Hope Is a Special but Fragile Thing

I actively avoid thinking about the future most of the time. Part of this is because it sends me into a blinding panic of attempting to work out how I will ever get a job and afford a house and a cat (yes, it’s an essential item) and change lightbulbs and work out how to pay bills and all that terrifying “adult” stuff. I reckon these are fairly common worries for people my age… but the main reason I avoid thinking about the future is because Mum won’t be there, and why would I want to imagine or think about a life without my Mum?

This complete mental block about the future has been making life a little difficult lately. I can think a couple of days ahead, and I can put things in my diary a couple of weeks in advance if I know I’ll be able to cancel if I have to, but that’s about it. Try to imagine what it’s like to be unable to think about the future. Firm summer holiday plans are out of the question, and anything further than that is impossible: vague plans for Christmas, career or promotion ideas, dreams of living in another part of the country… Thinking about these things is a luxury that, for now, I don’t have.

It makes it hard to make good decisions daily. Only when you stop thinking about the future do you realise how much keeping it in mind affects your daily decisions. Eating healthily, exercising daily, going to bed on time, revising for an exam; in making all of these decisions, we factor in the future. If I knew I had no future beyond today, I’d probably stay up late and eat a tonne of chocolate… I definitely wouldn’t bother revising.

On Saturday, I went down to London for a session with Team v – a programme which takes 100 young people from around the country and works with them over nine months to lead three social action campaigns. I have been on the Team v programme since August 2012 (just before Mum was diagnosed the first time), starting out as a leader, and eventually graduating to be a senior mentor. This programme is the only thing which has been a constant in my life since Mum’s original diagnosis. The circumstances of my education, job, friends and family have all changed, but this has always been there and the people I have met through it are amazing.

Unfortunately, the programme is coming to an end this summer, the funding is ending. For me, and many others, this is a huge loss. In the same way that I don’t think about a future without Mum, I’ve been trying not to think of a future without Team v.

I’ve had times in the past three years when I’ve felt completely hopeless. Mum’s been ill and things have seemed dark, but because of Team v, I have stood up and spoken to a room of 100 young people excited about changing the world… it has lifted me up, and given me hope. When Mum was in hospital in February, I got a surprise bunch of flowers and a card from my Team v family, showing me that even though my friends are scattered around the country, they care about me, they’re there for me, and they understand. We have a strong bond spanning the length and breadth of the country, and despite the programme ending, that will always remain.

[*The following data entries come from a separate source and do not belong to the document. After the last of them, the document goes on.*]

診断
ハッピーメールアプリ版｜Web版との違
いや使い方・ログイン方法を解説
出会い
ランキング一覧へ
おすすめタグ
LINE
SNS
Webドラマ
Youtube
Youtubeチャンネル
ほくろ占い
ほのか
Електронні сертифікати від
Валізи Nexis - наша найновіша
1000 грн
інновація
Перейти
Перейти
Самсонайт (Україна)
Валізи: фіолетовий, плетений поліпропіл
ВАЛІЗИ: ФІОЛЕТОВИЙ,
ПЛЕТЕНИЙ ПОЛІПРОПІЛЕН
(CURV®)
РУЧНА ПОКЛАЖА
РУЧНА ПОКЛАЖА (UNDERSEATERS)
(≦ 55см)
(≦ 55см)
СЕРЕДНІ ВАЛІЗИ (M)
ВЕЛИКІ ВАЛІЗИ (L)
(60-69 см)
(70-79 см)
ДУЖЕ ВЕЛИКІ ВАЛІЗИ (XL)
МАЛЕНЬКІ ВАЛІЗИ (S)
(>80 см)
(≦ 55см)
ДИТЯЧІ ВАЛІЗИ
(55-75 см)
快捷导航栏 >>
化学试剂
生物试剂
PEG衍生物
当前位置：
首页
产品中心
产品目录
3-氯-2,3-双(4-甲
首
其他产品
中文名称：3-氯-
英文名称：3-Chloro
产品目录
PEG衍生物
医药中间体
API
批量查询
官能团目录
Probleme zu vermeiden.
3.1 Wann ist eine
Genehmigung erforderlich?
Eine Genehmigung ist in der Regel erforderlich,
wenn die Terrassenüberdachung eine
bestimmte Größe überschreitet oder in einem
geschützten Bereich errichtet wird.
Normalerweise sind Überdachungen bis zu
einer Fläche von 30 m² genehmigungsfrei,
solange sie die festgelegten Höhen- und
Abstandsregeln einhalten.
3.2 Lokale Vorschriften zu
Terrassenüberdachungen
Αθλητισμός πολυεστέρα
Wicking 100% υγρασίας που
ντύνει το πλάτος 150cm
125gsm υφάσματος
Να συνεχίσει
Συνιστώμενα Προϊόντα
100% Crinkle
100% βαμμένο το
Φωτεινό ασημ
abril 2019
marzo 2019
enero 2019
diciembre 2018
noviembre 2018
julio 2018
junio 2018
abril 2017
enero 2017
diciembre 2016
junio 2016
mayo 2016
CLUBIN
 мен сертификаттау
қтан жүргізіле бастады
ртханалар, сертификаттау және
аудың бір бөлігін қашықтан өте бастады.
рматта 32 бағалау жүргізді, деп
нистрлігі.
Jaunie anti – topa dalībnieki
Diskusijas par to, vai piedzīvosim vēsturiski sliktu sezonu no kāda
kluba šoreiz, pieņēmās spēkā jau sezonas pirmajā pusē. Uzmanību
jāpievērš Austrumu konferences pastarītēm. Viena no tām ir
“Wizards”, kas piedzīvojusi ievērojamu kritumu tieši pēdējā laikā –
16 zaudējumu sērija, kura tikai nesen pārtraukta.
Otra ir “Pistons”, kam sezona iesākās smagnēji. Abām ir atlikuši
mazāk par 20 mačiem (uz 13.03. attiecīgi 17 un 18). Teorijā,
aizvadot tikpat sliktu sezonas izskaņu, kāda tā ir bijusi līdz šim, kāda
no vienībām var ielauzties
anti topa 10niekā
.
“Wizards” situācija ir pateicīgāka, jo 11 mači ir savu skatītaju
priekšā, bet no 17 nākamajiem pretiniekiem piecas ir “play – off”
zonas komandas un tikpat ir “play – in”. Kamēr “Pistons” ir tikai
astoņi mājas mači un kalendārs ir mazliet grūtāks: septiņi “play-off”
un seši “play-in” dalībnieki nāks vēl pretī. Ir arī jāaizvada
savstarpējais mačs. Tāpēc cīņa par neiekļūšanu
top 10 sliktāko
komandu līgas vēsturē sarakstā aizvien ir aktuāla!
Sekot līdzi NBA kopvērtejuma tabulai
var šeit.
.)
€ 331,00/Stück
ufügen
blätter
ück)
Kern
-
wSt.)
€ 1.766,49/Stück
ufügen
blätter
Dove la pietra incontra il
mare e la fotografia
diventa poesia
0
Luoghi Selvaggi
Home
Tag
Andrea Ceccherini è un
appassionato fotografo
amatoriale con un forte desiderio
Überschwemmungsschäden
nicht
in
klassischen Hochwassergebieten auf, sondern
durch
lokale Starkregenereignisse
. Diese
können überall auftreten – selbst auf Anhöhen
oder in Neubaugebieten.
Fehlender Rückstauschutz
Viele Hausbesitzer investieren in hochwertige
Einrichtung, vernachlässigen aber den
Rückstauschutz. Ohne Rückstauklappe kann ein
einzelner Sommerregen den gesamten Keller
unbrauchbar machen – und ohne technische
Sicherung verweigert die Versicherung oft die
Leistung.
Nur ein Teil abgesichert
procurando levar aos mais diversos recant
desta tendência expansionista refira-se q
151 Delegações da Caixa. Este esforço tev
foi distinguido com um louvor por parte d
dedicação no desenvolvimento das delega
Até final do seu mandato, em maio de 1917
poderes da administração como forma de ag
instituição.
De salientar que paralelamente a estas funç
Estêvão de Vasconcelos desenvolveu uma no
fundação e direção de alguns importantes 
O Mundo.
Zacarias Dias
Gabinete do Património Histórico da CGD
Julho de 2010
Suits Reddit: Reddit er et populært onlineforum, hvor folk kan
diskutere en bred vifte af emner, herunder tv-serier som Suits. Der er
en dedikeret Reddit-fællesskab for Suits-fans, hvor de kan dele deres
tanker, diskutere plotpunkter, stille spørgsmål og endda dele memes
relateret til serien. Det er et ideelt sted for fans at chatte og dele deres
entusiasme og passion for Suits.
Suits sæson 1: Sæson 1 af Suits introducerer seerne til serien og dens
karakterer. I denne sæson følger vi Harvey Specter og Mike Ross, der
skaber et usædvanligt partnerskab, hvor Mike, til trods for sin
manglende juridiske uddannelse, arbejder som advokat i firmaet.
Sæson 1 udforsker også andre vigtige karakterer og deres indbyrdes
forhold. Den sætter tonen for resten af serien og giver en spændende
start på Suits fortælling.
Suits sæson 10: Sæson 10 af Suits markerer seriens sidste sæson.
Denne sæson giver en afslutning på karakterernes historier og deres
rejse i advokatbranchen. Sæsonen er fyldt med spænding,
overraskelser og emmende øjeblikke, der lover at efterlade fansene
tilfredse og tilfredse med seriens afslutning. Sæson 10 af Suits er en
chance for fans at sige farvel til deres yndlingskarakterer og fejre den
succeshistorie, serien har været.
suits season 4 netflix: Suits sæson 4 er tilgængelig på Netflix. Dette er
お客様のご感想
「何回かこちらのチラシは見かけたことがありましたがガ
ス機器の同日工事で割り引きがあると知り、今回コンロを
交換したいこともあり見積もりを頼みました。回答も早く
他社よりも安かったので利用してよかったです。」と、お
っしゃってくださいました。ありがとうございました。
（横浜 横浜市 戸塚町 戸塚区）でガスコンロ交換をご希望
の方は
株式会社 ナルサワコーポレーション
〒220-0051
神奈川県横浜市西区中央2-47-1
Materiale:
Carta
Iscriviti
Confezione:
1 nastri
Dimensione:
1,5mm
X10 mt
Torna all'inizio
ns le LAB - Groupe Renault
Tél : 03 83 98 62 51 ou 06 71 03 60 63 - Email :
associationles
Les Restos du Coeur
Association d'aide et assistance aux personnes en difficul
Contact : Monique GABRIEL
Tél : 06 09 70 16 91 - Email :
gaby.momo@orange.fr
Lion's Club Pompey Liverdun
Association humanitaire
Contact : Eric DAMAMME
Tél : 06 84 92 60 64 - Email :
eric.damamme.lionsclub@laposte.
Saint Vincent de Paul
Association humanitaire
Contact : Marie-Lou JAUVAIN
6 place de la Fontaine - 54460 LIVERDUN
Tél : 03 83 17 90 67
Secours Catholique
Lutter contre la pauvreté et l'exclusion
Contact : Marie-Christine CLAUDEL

This Saturday, we were consolidating what we’d learned over the years we’ve been involved in the programme. We did activities which involved thinking about our own personal strengths, and speaking about the strengths and personal qualities of others. The first part of this is immensely difficult for me – like many of us, I can easily see positive qualities in others, but I struggle to see or articulate my own.

I left the day absolutely exhausted, but happy. I’m going to miss this programme so much, it’s made an incredible difference to my life (something I will write more about on my personal blog sometime over the next few weeks). But even though there will be no more leaders coming through Team v, no physical office space, and no staff working on it, it’s not disappearing completely. It will always be in my heart and in the hearts of those who’ve been involved in it. I will never forget the things I’ve learned or the people I’ve met through it. Furthermore, there are around 350 young people around the country who’ve been through the programme and who are going to continue to make a difference in their communities, and that gives me hope.

Being back with these people on Saturday gave me hope for the future for the first time in a very long time. It reminded me that though it may be a life without my Mum, there is a life waiting for me. Whatever happens outside of me, I am still me and I can still achieve amazing things. Hope and gratitude are so fragile, but so important. I am grateful for the brilliant people around me who lift me up, inspire me to hope for the future, and be the best version of myself that I can be.


Some of the Team v mentors, never missing the opportunity to dress up or take a selfie.